As a casting director, do you see less female roles, especially leads, and how does that differ between TV and film?

I only work in film but I do watch television, and I think that television has many more opportunities for women. Unfortunately in film I would say it is still men who are predominantly making movies, and men who are telling the stories, and men who are the dominant characters in most movies. It's kind of a boys club. I think that will only change when there are more women filmmakers; there aren't nearly enough. The woman who made "The Hunger Games" films was my old boss, Nina Jacobson. She is a real trailblazer and an extraordinary woman in this industry. But unfortunately there aren't enough women like her in positions of power.
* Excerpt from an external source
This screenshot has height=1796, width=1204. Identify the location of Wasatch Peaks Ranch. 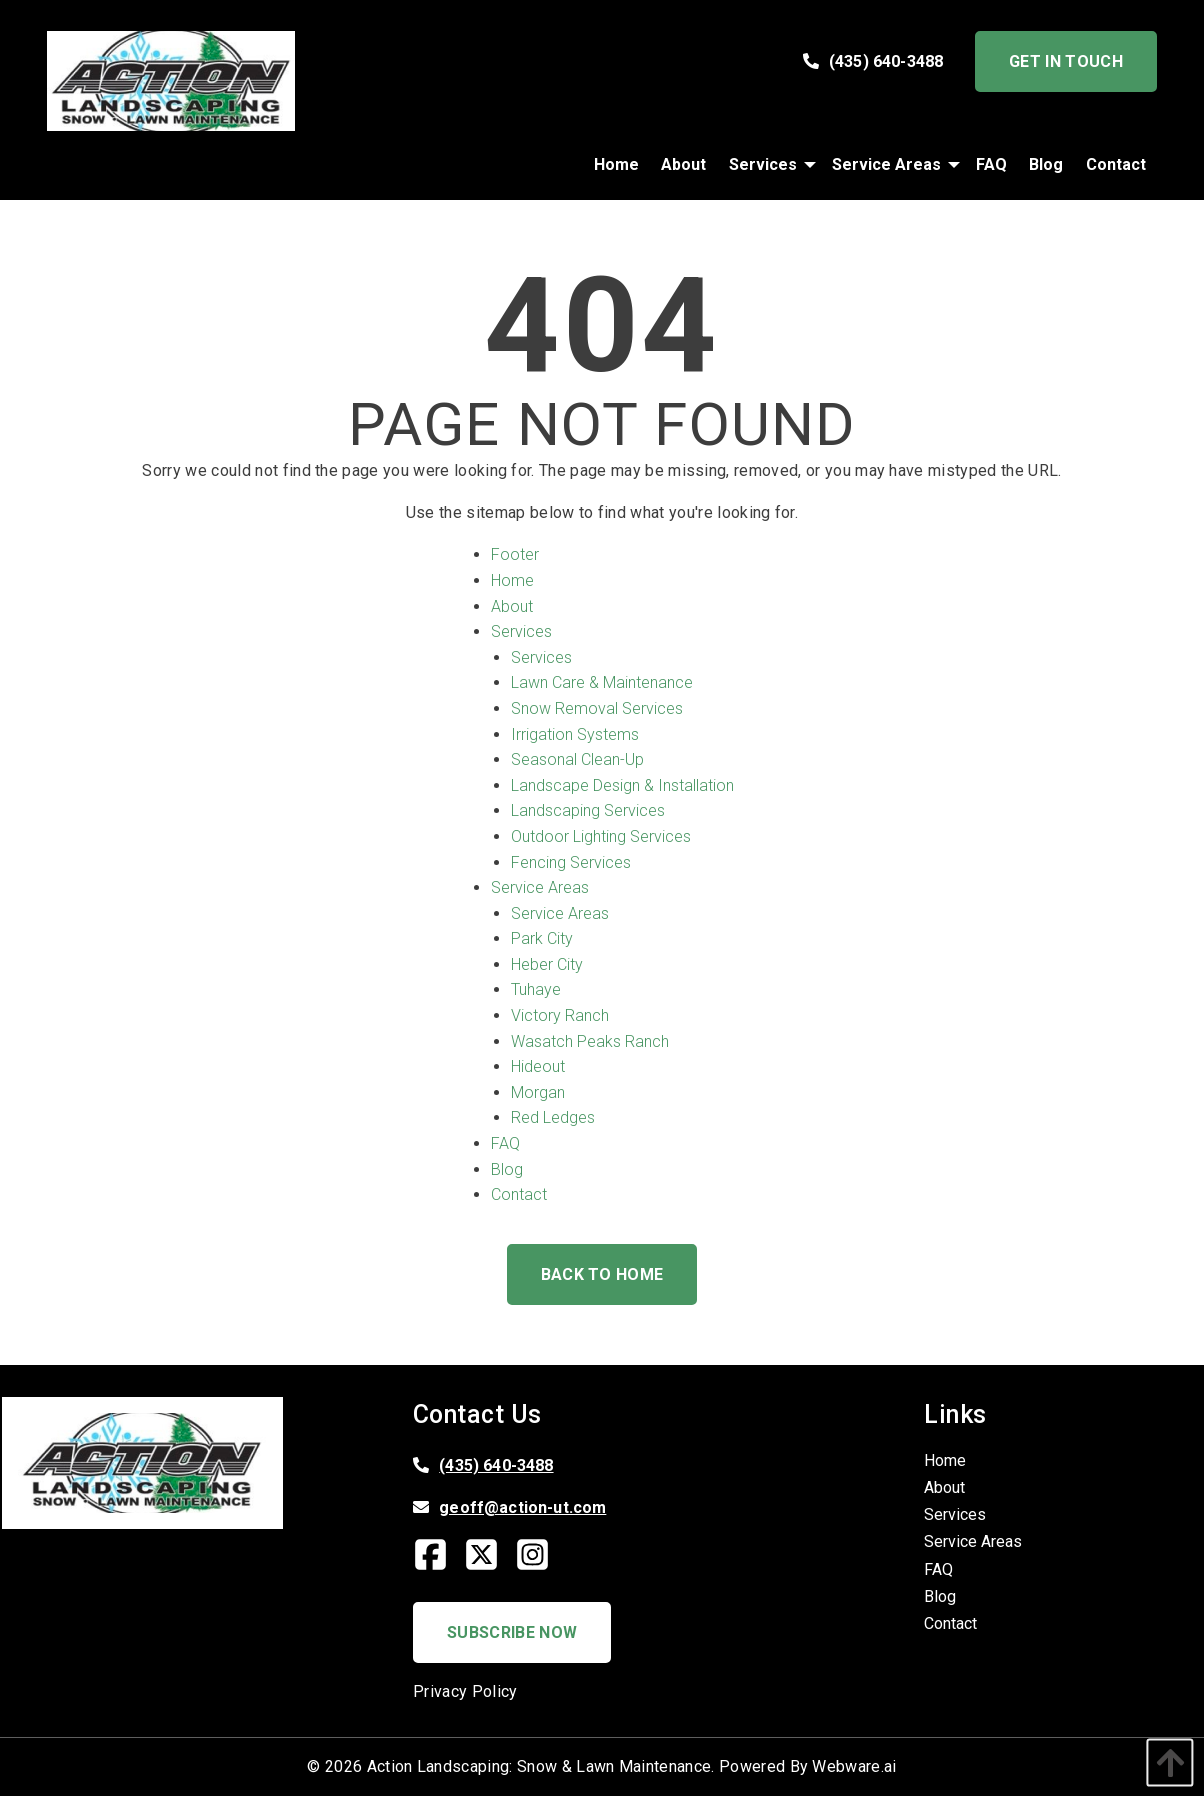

That's sort of a sad fact, and I do think Hollywood is very much in a transitional period right now.

The 2012 documentary Casting By told the story of how Marion Dougherty empowered other women to get into the casting side. Have you seen more women since you've been involved in casting?

I think the reason there are so many women in casting is because casting really requires  you to be very empathetic, be a really good listener, and be able to understand and feel what the director is envisioning. You have to be a great interpreter, and I think women have traditionally been good at that. It's also not a field that’s very respected. There's never been an Academy Award for casting, while there are for production design, editing, and cinematography. Casting is a craft and an art form at its best. But it hasn't been respected, and I’m afraid it has to do with the fact that it's predominantly women who do it.

Casting By is really interesting because Marion unfortunately passed away, and the kind of casting she did no longer really exists. It was at a time where she was able to exercise her influence and her taste and bring wonderful actors to Hollywood. There are still casting directors like that, but so much of Hollywood is a real grind. I do know casting directors that worked the way that Marion did, and I try to myself. But I think in the mainstream that's really hard, and honestly, I think the way that business was being conducted kind of crushed her spirit in the end.

Are you often the only woman in meetings? Are there advantages or disadvantages to this?

Yes, I find that very often I am the sole female voice in meetings. It doesn’t bother me. I certainly like working with women. I like working with women directors, and I wish there were more. I wish there were more roles for women too; that's what bothers me.

Another thing in the film industry that bothers me is ageism. There’s a huge amount of ageism, especially for women. Some of the standards that women have to live up to are very different than the standards that men have to live up to. I feel like women in Hollywood have to get plastic surgery and they’re not allowed to age the way men do, which is very upsetting to me. Women disappear after age 50; it’s like they drop off the face of the earth. It’s as if a woman’s appearance and her sexuality is what's being portrayed on screen, not her intelligence, her intuition, and all of her other qualities like her kindness, her power. All of those things are less important.

What do you think it would take to have more balance in gender and equality in Hollywood?

There have to be more opportunities for women directors and producers, especially at the highest level—the studio levels. There certainly are some wonderful women, but the culture is still predominantly white men. There has to be more diversity—diversity of color, diversity of opinion, and diversity of taste. How will that occur? I’m not sure what it would take to make that happen. Time, certainly, because the world is changing.